Imagine what can be accomplished over a longer period, with more subtle steering of social groups through a prolonged and simple system, The Conspiracy put a fat stack of cash on the table and say "we want good consumers who are apathetic to social change, who'll bicker among themselves, fracture and divide their energy and divert their attention away from where they need to look." These people do not have our best interests or the best interests of society at heart.
We have been sold to the greatest system of social control that has ever existed, it's been attempted in every communication medium that has ever existed, but it has never been as effective and dangerous as it is now.
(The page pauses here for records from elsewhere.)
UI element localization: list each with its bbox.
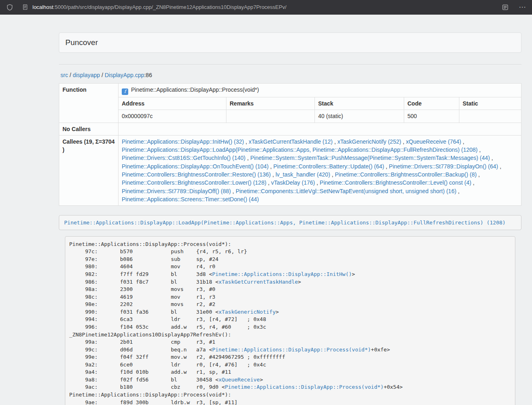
browser-toolbar: localhost:5000/path/src/displayapp/Displ… [0,0,532,15]
url-host: localhost [32,4,53,10]
function-row-label: Function [59,84,118,123]
column-code: Code [404,97,459,110]
function-row: Function fPinetime::Applications::Displa… [59,84,521,97]
callee-link[interactable]: Pinetime::Drivers::St7789::DisplayOn() (… [389,163,498,170]
main-content: Puncover src / displayapp / DisplayApp.c… [59,15,521,405]
shield-icon[interactable] [6,3,14,11]
toolbar-right: ⋯ [501,3,526,11]
disassembly-section: Pinetime::Applications::DisplayApp::Proc… [65,236,515,405]
disassembly-pre: Pinetime::Applications::DisplayApp::Proc… [65,236,515,405]
address-value: 0x0000097c [118,110,226,123]
callee-link[interactable]: Pinetime::Applications::Screens::Timer::… [122,196,259,202]
callee-link[interactable]: Pinetime::Applications::DisplayApp::Load… [122,146,478,153]
breadcrumb-separator: / [100,72,105,78]
callees-row: Callees (19, Σ=3704 ) Pinetime::Applicat… [59,135,521,205]
static-value [459,110,521,123]
callee-link[interactable]: Pinetime::Components::LittleVgl::SetNewT… [236,188,457,194]
breadcrumb: src / displayapp / DisplayApp.cpp:86 [60,72,521,78]
reader-view-icon[interactable] [501,3,509,11]
callee-link[interactable]: Pinetime::Drivers::St7789::DisplayOff() … [122,188,231,194]
column-remarks: Remarks [226,97,315,110]
code-symbol-link[interactable]: xTaskGetCurrentTaskHandle [218,279,298,285]
code-symbol-link[interactable]: Pinetime::Applications::DisplayApp::Init… [212,271,352,277]
no-callers-row: No Callers [59,123,521,135]
callee-link[interactable]: Pinetime::Controllers::BrightnessControl… [320,179,471,186]
callee-link[interactable]: Pinetime::Applications::DisplayApp::Init… [122,138,244,145]
callee-link[interactable]: Pinetime::Applications::DisplayApp::OnTo… [122,163,269,170]
breadcrumb-separator: / [68,72,73,78]
code-symbol-link[interactable]: Pinetime::Applications::DisplayApp::Proc… [225,384,383,390]
code-symbol-link[interactable]: xQueueReceive [218,377,260,383]
callee-link[interactable]: xTaskGenericNotify (252) [337,138,401,145]
page-icon [21,3,29,11]
callee-link[interactable]: Pinetime::Controllers::Battery::Update()… [274,163,384,170]
highlighted-symbol-box: Pinetime::Applications::DisplayApp::Load… [59,215,521,230]
breadcrumb-link[interactable]: displayapp [73,72,100,78]
column-static: Static [459,97,521,110]
callees-label: Callees (19, Σ=3704 ) [59,135,118,205]
no-callers-cell [118,123,521,135]
function-name: Pinetime::Applications::DisplayApp::Proc… [131,86,259,93]
column-address: Address [118,97,226,110]
metrics-value-row: 0x0000097c 40 (static) 500 [59,110,521,123]
callee-link[interactable]: Pinetime::Controllers::BrightnessControl… [335,171,476,178]
code-symbol-link[interactable]: xTaskGenericNotify [218,309,276,315]
metrics-header-row: Address Remarks Stack Code Static [59,97,521,110]
callee-link[interactable]: xQueueReceive (764) [406,138,461,145]
highlighted-symbol-link[interactable]: Pinetime::Applications::DisplayApp::Load… [64,220,506,226]
column-stack: Stack [315,97,404,110]
url-bar[interactable]: localhost:5000/path/src/displayapp/Displ… [21,2,495,13]
callee-link[interactable]: vTaskDelay (176) [271,179,315,186]
code-symbol-link[interactable]: Pinetime::Applications::DisplayApp::Proc… [212,347,371,353]
stack-value: 40 (static) [315,110,404,123]
no-callers-label: No Callers [59,123,118,135]
breadcrumb-line-number: :86 [144,72,152,78]
function-icon: f [122,88,128,95]
url-path: :5000/path/src/displayapp/DisplayApp.cpp… [53,4,286,10]
function-table: Function fPinetime::Applications::Displa… [59,83,521,206]
remarks-value [226,110,315,123]
function-name-cell: fPinetime::Applications::DisplayApp::Pro… [118,84,521,97]
code-value: 500 [404,110,459,123]
callees-list: Pinetime::Applications::DisplayApp::Init… [118,135,521,205]
page-title: Puncover [65,38,515,47]
app-header-panel: Puncover [59,32,521,53]
callee-link[interactable]: lv_task_handler (420) [276,171,330,178]
callee-link[interactable]: Pinetime::Drivers::Cst816S::GetTouchInfo… [122,155,246,161]
callee-link[interactable]: Pinetime::Controllers::BrightnessControl… [122,179,266,186]
url-text: localhost:5000/path/src/displayapp/Displ… [32,4,286,10]
breadcrumb-link[interactable]: DisplayApp.cpp [105,72,144,78]
divider [59,64,521,65]
breadcrumb-link[interactable]: src [60,72,68,78]
callee-link[interactable]: Pinetime::System::SystemTask::PushMessag… [250,155,490,161]
callee-link[interactable]: xTaskGetCurrentTaskHandle (12) [249,138,333,145]
overflow-menu-icon[interactable]: ⋯ [518,3,526,11]
callee-link[interactable]: Pinetime::Controllers::BrightnessControl… [122,171,271,178]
So we come back to the user feed. Your agency to choose what you read, to choose what you see. The trend is spreading. YouTube recently changed the way their subscriptions work, and you can bet their end goal is to treat us like battery chickens eating whatever they put in front of us. I don't know what the answer is, we've probably already lost. People throw back the argument if you don't want it tochappen dont use their product, and maybe they are right, but what are the alternatives, paid subscriptions with a promise of protection?
We need the freedom to choose what we consume, to look at what is at the end of our fork, and if it is good for us to swallow.
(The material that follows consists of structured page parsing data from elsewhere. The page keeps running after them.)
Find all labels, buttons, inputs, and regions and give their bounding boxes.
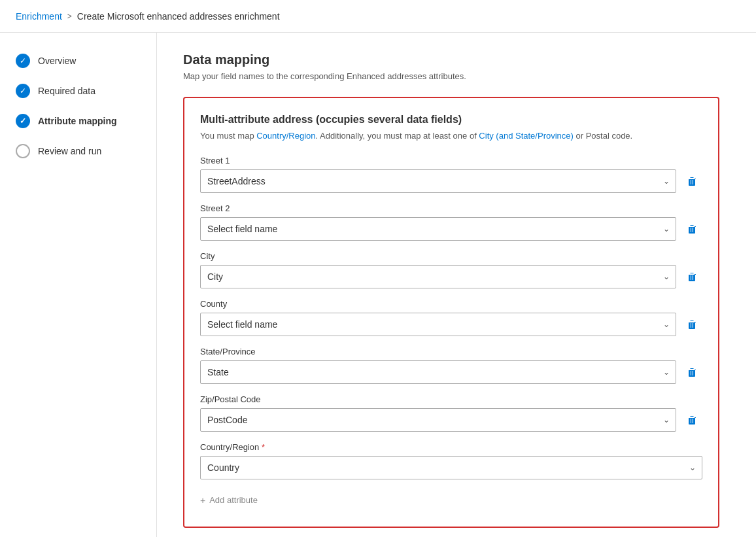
field-label-state: State/Province [200, 347, 702, 356]
sidebar-item-attribute-mapping[interactable]: ✓ Attribute mapping [0, 106, 156, 136]
add-attribute-button[interactable]: + Add attribute [200, 490, 702, 511]
select-city[interactable]: City Select field name [200, 265, 676, 288]
page-title: Data mapping [183, 52, 719, 67]
select-street2[interactable]: Select field name [200, 217, 676, 241]
field-group-street2: Street 2 Select field name ⌄ [200, 203, 702, 241]
step-icon-attribute-mapping: ✓ [16, 114, 30, 128]
delete-state-button[interactable] [681, 360, 702, 384]
field-label-street1: Street 1 [200, 156, 702, 165]
add-attribute-label: Add attribute [209, 495, 258, 505]
sidebar: ✓ Overview ✓ Required data ✓ Attribute m… [0, 33, 157, 537]
field-row-street1: StreetAddress Select field name ⌄ [200, 169, 702, 193]
breadcrumb: Enrichment > Create Microsoft enhanced a… [16, 11, 280, 22]
sidebar-label-required-data: Required data [38, 86, 95, 96]
page-subtitle: Map your field names to the correspondin… [183, 71, 719, 81]
city-state-link: City (and State/Province) [479, 131, 574, 141]
breadcrumb-separator: > [67, 12, 72, 21]
card-description: You must map Country/Region. Additionall… [200, 130, 702, 143]
top-bar: Enrichment > Create Microsoft enhanced a… [0, 0, 756, 33]
required-asterisk: * [262, 442, 265, 452]
select-wrapper-city: City Select field name ⌄ [200, 265, 676, 288]
select-state[interactable]: State Select field name [200, 360, 676, 384]
select-county[interactable]: Select field name [200, 313, 676, 336]
field-label-zip: Zip/Postal Code [200, 394, 702, 404]
field-row-city: City Select field name ⌄ [200, 265, 702, 288]
field-row-street2: Select field name ⌄ [200, 217, 702, 241]
field-row-country: Country Select field name ⌄ [200, 456, 702, 479]
select-street1[interactable]: StreetAddress Select field name [200, 169, 676, 193]
delete-street2-button[interactable] [681, 217, 702, 241]
field-label-street2: Street 2 [200, 203, 702, 213]
field-label-county: County [200, 299, 702, 309]
select-wrapper-zip: PostCode Select field name ⌄ [200, 408, 676, 432]
step-icon-overview: ✓ [16, 54, 30, 68]
field-row-county: Select field name ⌄ [200, 313, 702, 336]
step-icon-required-data: ✓ [16, 84, 30, 98]
breadcrumb-current-page: Create Microsoft enhanced addresses enri… [77, 11, 280, 22]
delete-county-button[interactable] [681, 313, 702, 336]
field-group-country: Country/Region * Country Select field na… [200, 442, 702, 479]
sidebar-label-overview: Overview [38, 56, 76, 66]
field-label-city: City [200, 251, 702, 261]
sidebar-label-review-run: Review and run [38, 146, 101, 156]
select-zip[interactable]: PostCode Select field name [200, 408, 676, 432]
main-content: Data mapping Map your field names to the… [157, 33, 746, 537]
sidebar-item-overview[interactable]: ✓ Overview [0, 46, 156, 76]
sidebar-item-required-data[interactable]: ✓ Required data [0, 76, 156, 106]
field-group-state: State/Province State Select field name ⌄ [200, 347, 702, 384]
select-wrapper-county: Select field name ⌄ [200, 313, 676, 336]
plus-icon: + [200, 495, 205, 506]
field-label-country: Country/Region * [200, 442, 702, 452]
field-group-city: City City Select field name ⌄ [200, 251, 702, 288]
field-row-state: State Select field name ⌄ [200, 360, 702, 384]
country-region-link: Country/Region [256, 131, 315, 141]
sidebar-label-attribute-mapping: Attribute mapping [38, 116, 117, 126]
field-group-street1: Street 1 StreetAddress Select field name… [200, 156, 702, 193]
field-group-county: County Select field name ⌄ [200, 299, 702, 336]
delete-street1-button[interactable] [681, 169, 702, 193]
mapping-card: Multi-attribute address (occupies severa… [183, 97, 719, 528]
delete-city-button[interactable] [681, 265, 702, 288]
select-wrapper-country: Country Select field name ⌄ [200, 456, 702, 479]
select-wrapper-street1: StreetAddress Select field name ⌄ [200, 169, 676, 193]
select-country[interactable]: Country Select field name [200, 456, 702, 479]
delete-zip-button[interactable] [681, 408, 702, 432]
field-group-zip: Zip/Postal Code PostCode Select field na… [200, 394, 702, 432]
breadcrumb-enrichment-link[interactable]: Enrichment [16, 11, 62, 22]
step-icon-review-run [16, 144, 30, 158]
select-wrapper-state: State Select field name ⌄ [200, 360, 676, 384]
field-row-zip: PostCode Select field name ⌄ [200, 408, 702, 432]
layout: ✓ Overview ✓ Required data ✓ Attribute m… [0, 33, 756, 537]
card-title: Multi-attribute address (occupies severa… [200, 114, 702, 126]
select-wrapper-street2: Select field name ⌄ [200, 217, 676, 241]
sidebar-item-review-run[interactable]: Review and run [0, 136, 156, 166]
That's why I love the forum bbs format, its transparent where everything comes from. It's not just good for discussion, or dissection of ideas, it's built for it. If someone comes in trying to spout propaganda or bad signal, that shit gets the bar stool. Take these forums for example, as long as this site exists, I will never share anyone's data. I will never try to push what you see here. If I think something is cool and Discordian related I'll put a link on the bog or front page because its something I think is worth sharing. We're not an active forum any more, but we're not a desert like some of the others have become, it's important for people to have a place where they can discuss the crazy shit going on in the world in a medium that isn't directly tied to the madness itself.
I'm afraid we are losing agency in the digital landscape, that the freedom to think for ourselves is under threat, and it all starts with them taking away your ability to decide what you see.
This ended up being more of a rant then I wanted to and probably needs a clean up, but I hope I'm not the only one who feels this way.